作業机に座って、気分転換にちょっとした物を作りながら、そういえばと、リヒトさんに渡した名刺のことを思い出した。
ダークヒーローたちは炙り出しの仕掛けに気づいたんだろうか?
万が一、他人に渡った場合のことも考えて、鬼畜仕様にしちゃったけど。
少しでも火加減を誤れば、紙ごと燃え尽きてしまう椿油を使い。
仮に炙り出しに成功しても浮かび上がるのは、暗号化された、分かる人にしか分からない一昔前の地名だ。
私が託した情報、それは、ネザーに空間があり、かつ、そこに人の気配が集まっている場所。
まぁ、極短時間の調査だったからか、ショウ クサカベの気配を見つけられなかったので、手掛かりの1つでしかないが。

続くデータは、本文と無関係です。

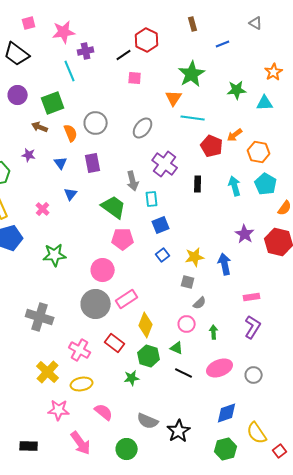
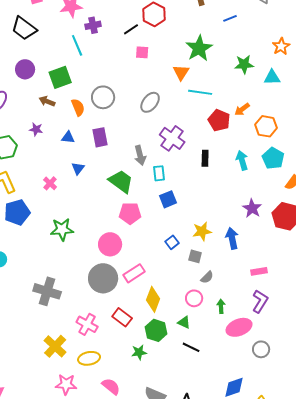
blue triangle: (61, 163) -> (68, 137), turned -48
blue square: (163, 255) -> (172, 242), moved
pink ellipse: (220, 368) -> (239, 327), moved

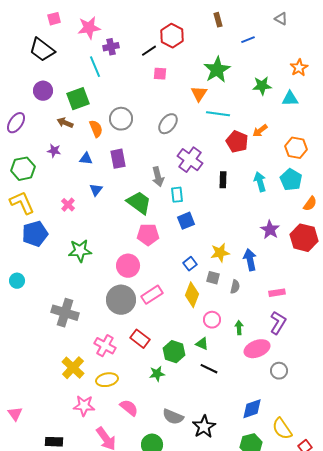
orange hexagon: (266, 126) -> (296, 148), moved
gray semicircle: (207, 277) -> (235, 287), moved, turned -32
yellow diamond: (153, 299) -> (192, 295), moved

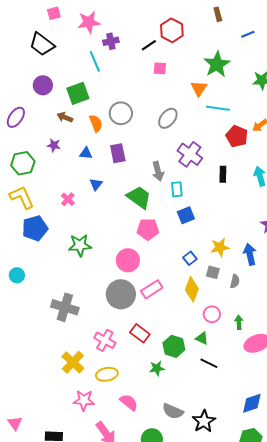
pink triangle: (15, 414) -> (15, 423), moved

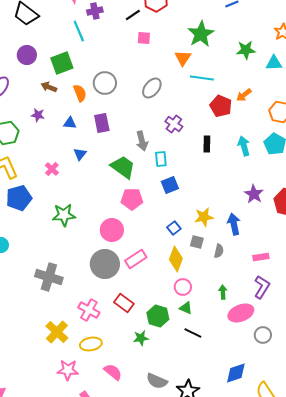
purple cross: (190, 154) -> (174, 124), size x0.7
pink circle: (212, 314) -> (183, 287), moved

…いやー、だって、深追いしすぎて見つかるわけにもいくまい?
そんなことを思っていれば鍛錬場にジョーカーの気配が現れたので、作業を一旦中断。
ジョーカーの元に向かった。
『今日は何のご用です~?ダークヒーローさん』
「近々、第8がネザーに行くらしい」
『へぇ~、敵の拠点、分かったんだ~』
「誰かさんが、ショウ クサカベの居所を教えてくれれば、もっと楽だったんだがなァ」
『それはまた、随分とイジワルな人がいたもんだねぇ~?』
私がニコニコ笑顔で答えると、ジョーカーは煙草を深く吸う。
ゆっくりと吐き出された煙は、私をグルっと取り巻いた。